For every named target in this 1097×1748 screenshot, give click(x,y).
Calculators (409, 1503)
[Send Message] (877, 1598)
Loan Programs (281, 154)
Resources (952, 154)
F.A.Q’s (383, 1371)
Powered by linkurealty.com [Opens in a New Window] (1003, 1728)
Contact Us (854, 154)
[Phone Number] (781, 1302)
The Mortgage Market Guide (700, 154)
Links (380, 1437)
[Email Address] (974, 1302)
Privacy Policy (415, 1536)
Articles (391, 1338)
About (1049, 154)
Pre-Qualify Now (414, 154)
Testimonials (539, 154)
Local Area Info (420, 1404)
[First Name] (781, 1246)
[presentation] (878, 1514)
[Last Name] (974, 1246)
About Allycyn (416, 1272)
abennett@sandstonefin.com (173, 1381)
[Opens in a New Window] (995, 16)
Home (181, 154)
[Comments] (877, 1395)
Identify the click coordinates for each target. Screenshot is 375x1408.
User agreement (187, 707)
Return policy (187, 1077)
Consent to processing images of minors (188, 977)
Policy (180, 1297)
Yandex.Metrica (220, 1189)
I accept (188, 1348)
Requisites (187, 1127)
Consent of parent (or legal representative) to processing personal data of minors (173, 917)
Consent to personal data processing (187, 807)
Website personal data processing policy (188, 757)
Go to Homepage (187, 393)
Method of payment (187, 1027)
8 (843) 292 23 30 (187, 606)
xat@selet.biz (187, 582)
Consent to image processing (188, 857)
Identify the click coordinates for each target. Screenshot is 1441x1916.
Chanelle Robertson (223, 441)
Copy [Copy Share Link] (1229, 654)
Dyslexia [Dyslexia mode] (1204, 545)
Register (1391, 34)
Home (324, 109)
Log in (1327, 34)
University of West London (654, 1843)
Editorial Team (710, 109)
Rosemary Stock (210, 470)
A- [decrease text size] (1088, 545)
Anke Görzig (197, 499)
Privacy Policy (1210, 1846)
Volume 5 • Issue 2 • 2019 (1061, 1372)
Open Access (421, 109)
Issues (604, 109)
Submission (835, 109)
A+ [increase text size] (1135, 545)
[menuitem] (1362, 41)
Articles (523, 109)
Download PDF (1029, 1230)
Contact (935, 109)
_ _ _ _ _
ACTIVITY
Print only the lines from the one with "Requisites (187, 1127)" to the end of the records, both included.

SOLVED PROBLEM
Requisites (187, 1127)
Consent of parent (or legal representative) to processing personal data of minors (173, 917)
Consent to personal data processing (187, 807)
Website personal data processing policy (188, 757)
Go to Homepage (187, 393)
Method of payment (187, 1027)
8 (843) 292 23 30 (187, 606)
xat@selet.biz (187, 582)
Consent to image processing (188, 857)
Identify the click coordinates for each target. Screenshot is 1441x1916.
Chanelle Robertson (223, 441)
Copy [Copy Share Link] (1229, 654)
Dyslexia [Dyslexia mode] (1204, 545)
Register (1391, 34)
Home (324, 109)
Log in (1327, 34)
University of West London (654, 1843)
Editorial Team (710, 109)
Rosemary Stock (210, 470)
A- [decrease text size] (1088, 545)
Anke Görzig (197, 499)
Privacy Policy (1210, 1846)
Volume 5 • Issue 2 • 2019 (1061, 1372)
Open Access (421, 109)
Issues (604, 109)
Submission (835, 109)
A+ [increase text size] (1135, 545)
[menuitem] (1362, 41)
Articles (523, 109)
Download PDF (1029, 1230)
Contact (935, 109)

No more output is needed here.